WHAT NEEDS TO BE DONE → Everything from the line with "To save your wishlist please login." to the line with "Análise Sistemática do" in the listing below, both lines included, needs to be copied exactly, apart from the pictures.

RECORD EXTRACTS →
#####

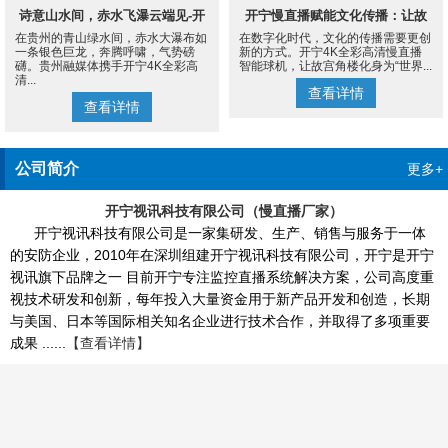
诗意山水间，赤水飞瀑云端见-开
开宁慢直播赋能文化传播：让故
在贵州的青山绿水间，赤水大瀑布如
在数字化时代，文化的传播需要更创
宁4K慢直播摄像机
宫角楼成为世界的文化客厅
一条银色巨龙，奔腾呼啸，气势磅
新的方式。开宁4K全彩高清慢直播
礴。贵州融媒体携手开宁4K全彩高
智能球机，让故宫角楼化身为“世界...
清...
查看详情
查看详情
公司简介
更多+
开宁视讯科技有限公司（慢直播厂家）
开宁视讯科技有限公司是一家集研发、生产、销售与服务于一体
的安防企业，2010年在深圳组建开宁视讯科技有限公司，开宁是开宁
视讯旗下品牌之一 目前开宁专注监控直播系统解决方案，公司高度重
视技术研发和创新，每年投入大量资金用于新产品开发和创造，长期
与美国、日本等国际相关知名企业进行技术合作，并取得了多项重要
成果 ......
【查看详情】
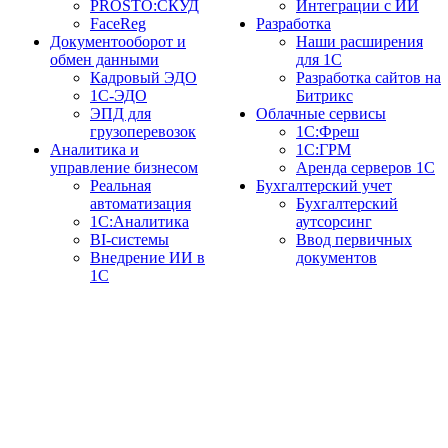
PROSTO:СКУД
Интеграции с ИИ
FaceReg
Разработка
Документооборот и
Наши расширения
обмен данными
для 1С
Кадровый ЭДО
Разработка сайтов на
1С-ЭДО
Битрикс
ЭПД для
Облачные сервисы
грузоперевозок
1С:Фреш
Аналитика и
1С:ГРМ
управление бизнесом
Аренда серверов 1С
Реальная
Бухгалтерский учет
автоматизация
Бухгалтерский
1С:Аналитика
аутсорсинг
BI-системы
Ввод первичных
Внедрение ИИ в
документов
1С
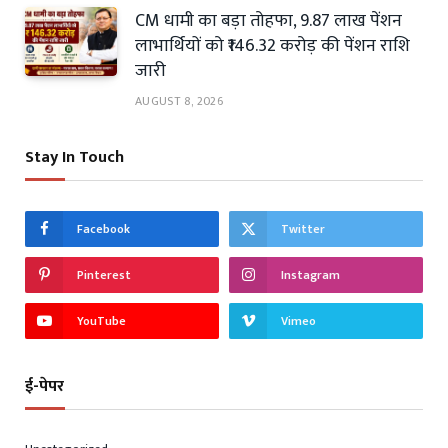
CM धामी का बड़ा तोहफा, 9.87 लाख पेंशन
लाभार्थियों को ₹146.32 करोड़ की पेंशन राशि
जारी
AUGUST 8, 2026
Stay In Touch
Facebook
Twitter
Pinterest
Instagram
YouTube
Vimeo
ई-पेपर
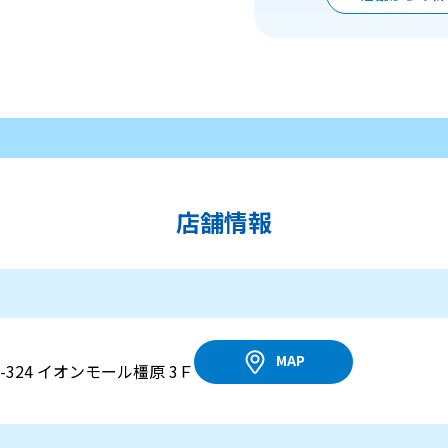
店舗情報
MAP
-324 イオンモール橿原 3Ｆ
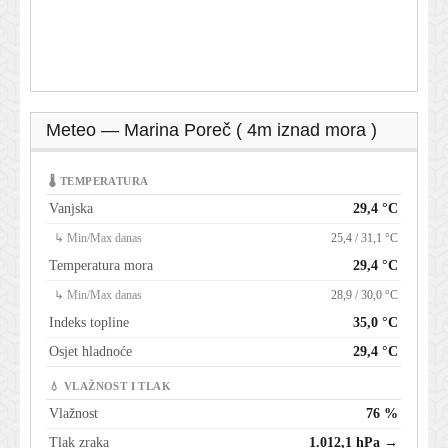
Meteo — Marina Poreč ( 4m iznad mora )
🌡 TEMPERATURA
Vanjska
29,4 °C
↳ Min/Max danas
25,4 / 31,1 °C
Temperatura mora
29,4 °C
↳ Min/Max danas
28,9 / 30,0 °C
Indeks topline
35,0 °C
Osjet hladnoće
29,4 °C
💧 VLAŽNOST I TLAK
Vlažnost
76 %
Tlak zraka
1.012,1 hPa →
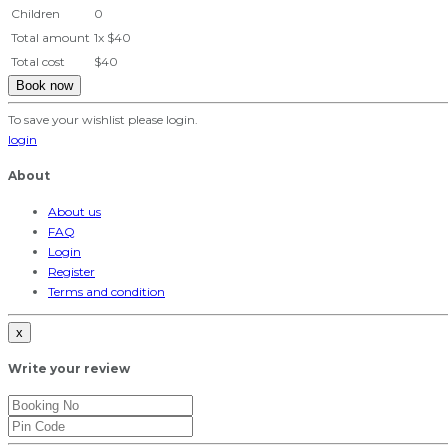
Children
0
Total amount
1
x
$40
Total cost
$40
Book now
To save your wishlist please login.
login
About
About us
FAQ
Login
Register
Terms and condition
x
Write your review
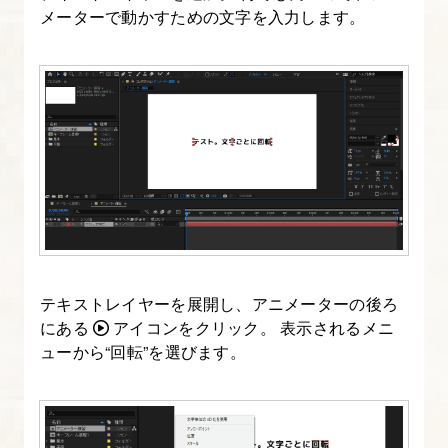
設
メーターで動かすための文字を入力します。
定
5.
After
Effects
の
レ
イ
ヤ
ー
テキストレイヤーを展開し、アニメーターの後ろ
を
にある
アイコンをクリック。 表示されるメニ
理
ューから“回転”を選びます。
解
す
る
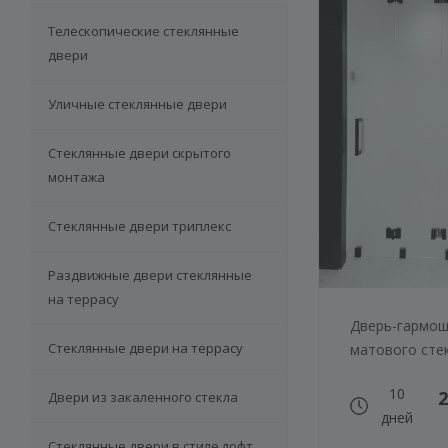
Телескопические стеклянные
двери
Уличные стеклянные двери
Стеклянные двери скрытого
монтажа
Стеклянные двери триплекс
Раздвижные двери стеклянные
на террасу
Дверь-гармош
Стеклянные двери на террасу
матового сте
10
2
Двери из закаленного стекла
дней
Стеклянные двери в стиле лофт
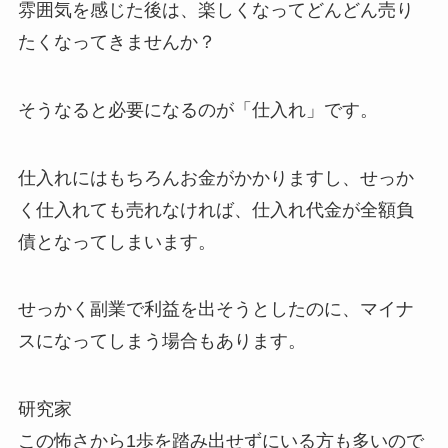
雰囲気を感じた後は、楽しくなってどんどん売り
たくなってきませんか？
そうなると必要になるのが「仕入れ」です。
仕入れにはもちろんお金がかかりますし、せっか
く仕入れても売れなければ、仕入れ代金が全額負
債となってしまいます。
せっかく副業で利益を出そうとしたのに、マイナ
スになってしまう場合もあります。
研究家
この怖さから1歩を踏み出せずにいる方も多いので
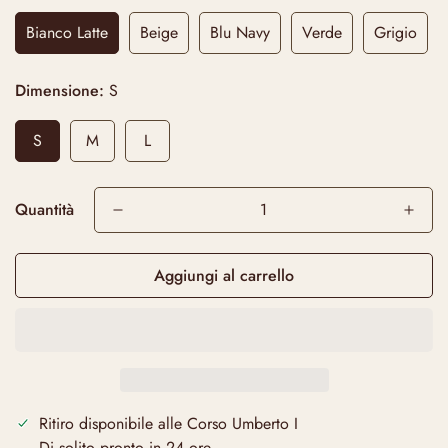
Bianco Latte
Beige
Blu Navy
Verde
Grigio
Dimensione:
S
S
M
L
Quantità
Aggiungi al carrello
Ritiro disponibile alle
Corso Umberto I
Di solito pronto in 24 ore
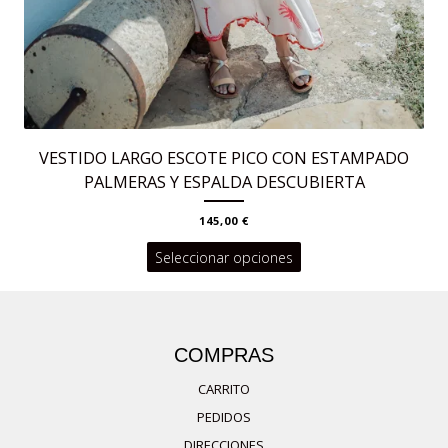
VESTIDO LARGO ESCOTE PICO CON ESTAMPADO
PALMERAS Y ESPALDA DESCUBIERTA
145,00
€
Este
Seleccionar opciones
producto
tiene
múltiples
COMPRAS
variantes.
CARRITO
Las
PEDIDOS
opciones
DIRECCIONES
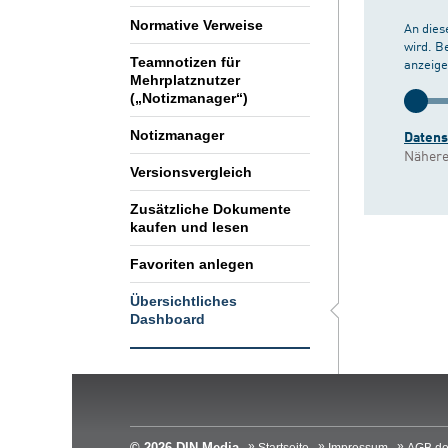
Normative Verweise
An dies
wird. B
Teamnotizen für
anzeige
Mehrplatznutzer
(„Notizmanager“)
Notizmanager
Daten
Nähere
Versionsvergleich
Zusätzliche Dokumente
kaufen und lesen
Favoriten anlegen
Übersichtliches
Dashboard
© 2026 DIN Media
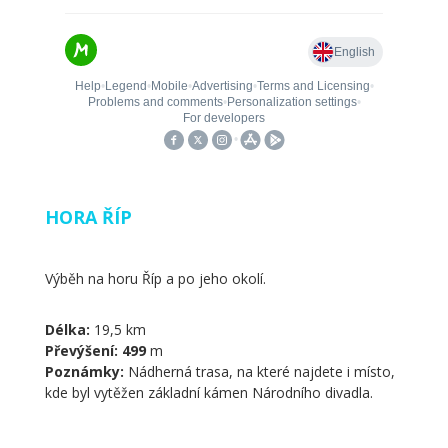
HORA ŘÍP
Výběh na horu Říp a po jeho okolí.
Délka:
19,5 km
Převýšení: 499
m
Poznámky:
Nádherná trasa, na které najdete i místo,
kde byl vytěžen základní kámen Národního divadla.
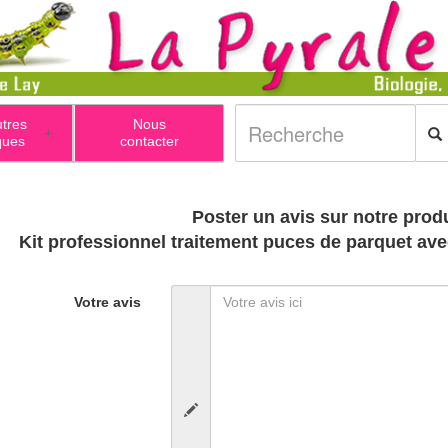
utres
Nous
+
ques
contacter
Poster un avis sur notre produ
Kit professionnel traitement puces de parquet avec
Votre avis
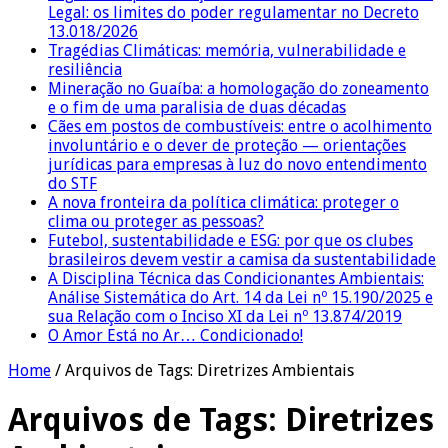
Legal: os limites do poder regulamentar no Decreto
13.018/2026
Tragédias Climáticas: memória, vulnerabilidade e
resiliência
Mineração no Guaíba: a homologação do zoneamento
e o fim de uma paralisia de duas décadas
Cães em postos de combustíveis: entre o acolhimento
involuntário e o dever de proteção — orientações
jurídicas para empresas à luz do novo entendimento
do STF
A nova fronteira da política climática: proteger o
clima ou proteger as pessoas?
Futebol, sustentabilidade e ESG: por que os clubes
brasileiros devem vestir a camisa da sustentabilidade
A Disciplina Técnica das Condicionantes Ambientais:
Análise Sistemática do Art. 14 da Lei nº 15.190/2025 e
sua Relação com o Inciso XI da Lei nº 13.874/2019
O Amor Está no Ar… Condicionado!
Home
/
Arquivos de Tags: Diretrizes Ambientais
Arquivos de Tags:
Diretrizes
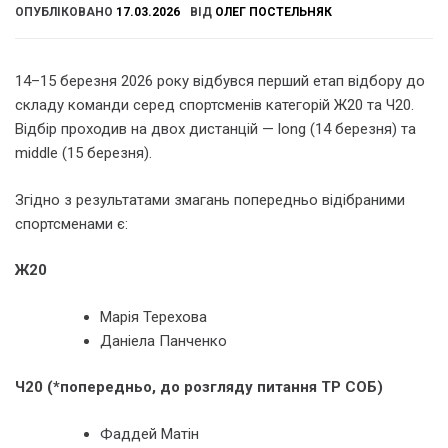
ОПУБЛІКОВАНО
17.03.2026
ВІД
ОЛЕГ ПОСТЕЛЬНЯК
14–15 березня 2026 року відбувся перший етап відбору до
складу команди серед спортсменів категорій Ж20 та Ч20.
Відбір проходив на двох дистанцій — long (14 березня) та
middle (15 березня).
Згідно з результатами змагань попередньо відібраними
спортсменами є:
Ж20
Марія Терехова
Даніела Панченко
Ч20
(*попередньо, до розгляду питання ТР СОБ)
Фаддей Матін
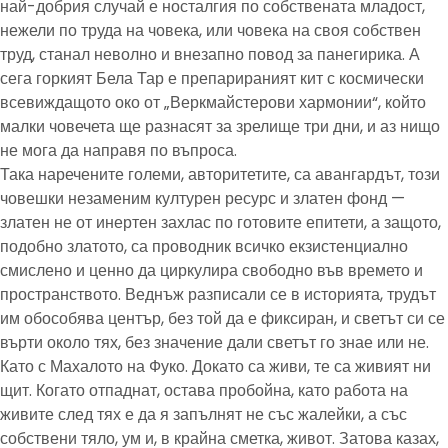
най-добрия случай е носталгия по собствената младост,
нежели по труда на човека, или човека на своя собствен
труд, станал неволно и внезапно повод за панегирика. А
сега горкият Бела Тар е препарираният кит с космически
всевиждащото око от „Веркмайстерови хармонии“, който
малки човечета ще разнасят за зрелище три дни, и аз нищо
не мога да направя по въпроса.
Така наречените големи, авторитетите, са авангардът, този
човешки незаменим културен ресурс и златен фонд —
златен не от инертен захлас по готовите епитети, а защото,
подобно златото, са проводник всичко екзистенциално
смислено и ценно да циркулира свободно във времето и
пространството. Веднъж разписали се в историята, трудът
им обособява център, без той да е фиксиран, и светът си се
върти около тях, без значение дали светът го знае или не.
Като с Махалото на Фуко. Докато са живи, те са живият ни
щит. Когато отпаднат, остава пробойна, като работа на
живите след тях е да я запълнят не със жалейки, а със
собствени тяло, ум и, в крайна сметка, живот. Затова казах,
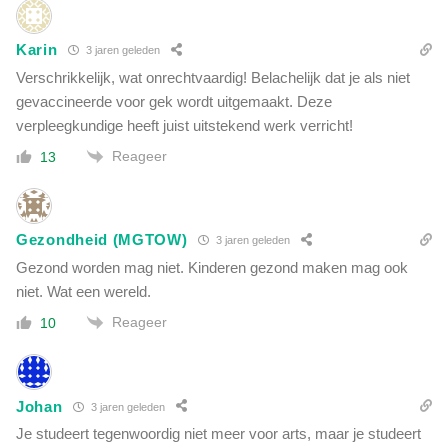
Karin
3 jaren geleden
Verschrikkelijk, wat onrechtvaardig! Belachelijk dat je als niet
gevaccineerde voor gek wordt uitgemaakt. Deze
verpleegkundige heeft juist uitstekend werk verricht!
Reageer
13
Gezondheid (MGTOW)
3 jaren geleden
Gezond worden mag niet. Kinderen gezond maken mag ook
niet. Wat een wereld.
Reageer
10
Johan
3 jaren geleden
Je studeert tegenwoordig niet meer voor arts, maar je studeert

#####

SOLUTION TO THIS EXERCISE →
To save your wishlist please login.
login
About
About us
FAQ
Login
Register
Terms and condition
x
Write your review
設
メーターで動かすための文字を入力します。
定
5.
After
Effects
の
レ
イ
ヤ
ー
テキストレイヤーを展開し、アニメーターの後ろ
を
にある
アイコンをクリック。 表示されるメニ
理
ューから“回転”を選びます。
解
す
る
Телескопические стеклянные
двери
Уличные стеклянные двери
Стеклянные двери скрытого
монтажа
Стеклянные двери триплекс
Раздвижные двери стеклянные
на террасу
Дверь-гармош
Стеклянные двери на террасу
матового сте
10
2
Двери из закаленного стекла
дней
Стеклянные двери в стиле лофт
雰囲気を感じた後は、楽しくなってどんどん売り
たくなってきませんか？
そうなると必要になるのが「仕入れ」です。
仕入れにはもちろんお金がかかりますし、せっか
く仕入れても売れなければ、仕入れ代金が全額負
債となってしまいます。
せっかく副業で利益を出そうとしたのに、マイナ
スになってしまう場合もあります。
研究家
この怖さから1歩を踏み出せずにいる方も多いので
Bianco Latte
Beige
Blu Navy
Verde
Grigio
Dimensione:
S
S
M
L
Quantità
Aggiungi al carrello
Ritiro disponibile alle
Corso Umberto I
Di solito pronto in 24 ore
VESTIDO LARGO ESCOTE PICO CON ESTAMPADO
PALMERAS Y ESPALDA DESCUBIERTA
145,00
€
Este
Seleccionar opciones
producto
tiene
múltiples
COMPRAS
variantes.
CARRITO
Las
PEDIDOS
opciones
DIRECCIONES
Normative Verweise
An dies
wird. B
Teamnotizen für
anzeige
Mehrplatznutzer
(„Notizmanager“)
Notizmanager
Daten
Nähere
Versionsvergleich
Zusätzliche Dokumente
kaufen und lesen
Favoriten anlegen
Übersichtliches
Dashboard
© 2026 DIN Media
HORA ŘÍP
Výběh na horu Říp a po jeho okolí.
Délka:
19,5 km
Převýšení: 499
m
Poznámky:
Nádherná trasa, na které najdete i místo,
kde byl vytěžen základní kámen Národního divadla.
utres
Nous
+
ques
contacter
Poster un avis sur notre produ
Kit professionnel traitement puces de parquet avec
Votre avis
Legal: os limites do poder regulamentar no Decreto
13.018/2026
Tragédias Climáticas: memória, vulnerabilidade e
resiliência
Mineração no Guaíba: a homologação do zoneamento
e o fim de uma paralisia de duas décadas
Cães em postos de combustíveis: entre o acolhimento
involuntário e o dever de proteção — orientações
jurídicas para empresas à luz do novo entendimento
do STF
A nova fronteira da política climática: proteger o
clima ou proteger as pessoas?
Futebol, sustentabilidade e ESG: por que os clubes
brasileiros devem vestir a camisa da sustentabilidade
A Disciplina Técnica das Condicionantes Ambientais:
Análise Sistemática do Art. 14 da Lei nº 15.190/2025 e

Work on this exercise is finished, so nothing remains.